* WORK REQUIRED:
Please reproduce the entries below exactly, leaving the pictures out.
════════════════════
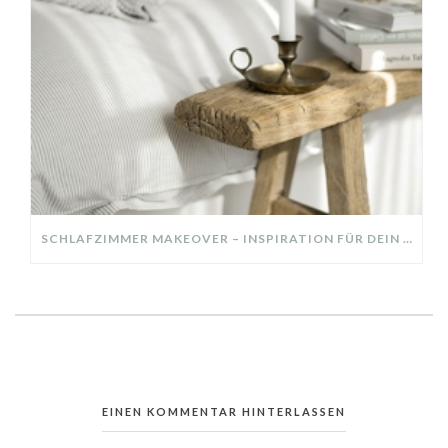
SCHLAFZIMMER MAKEOVER – INSPIRATION FÜR DEIN SCHLAFZIMMER: AUS ALT MACH NEU – HELL, GEMÜTLICH UND EINLADEND
EINEN KOMMENTAR HINTERLASSEN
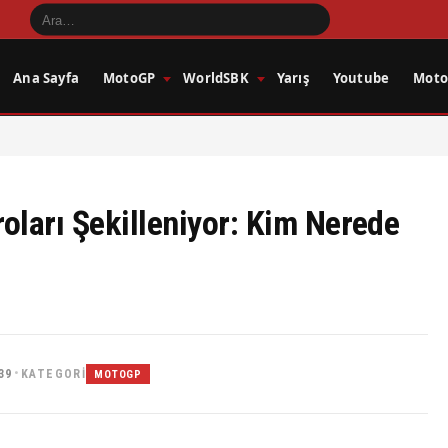
Ana Sayfa
MotoGP
WorldSBK
Yarış
Youtube
Motos
ları Şekilleniyor: Kim Nerede
39
KATEGORI
•
MOTOGP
════════════════════
* SOLUTION FOR THIS EXERCISE:
SCHLAFZIMMER MAKEOVER – INSPIRATION FÜR DEIN SCHLAFZIMMER: AUS ALT MACH NEU – HELL, GEMÜTLICH UND EINLADEND
EINEN KOMMENTAR HINTERLASSEN
Ana Sayfa
MotoGP
WorldSBK
Yarış
Youtube
Motos
ları Şekilleniyor: Kim Nerede
39
KATEGORI
•
MOTOGP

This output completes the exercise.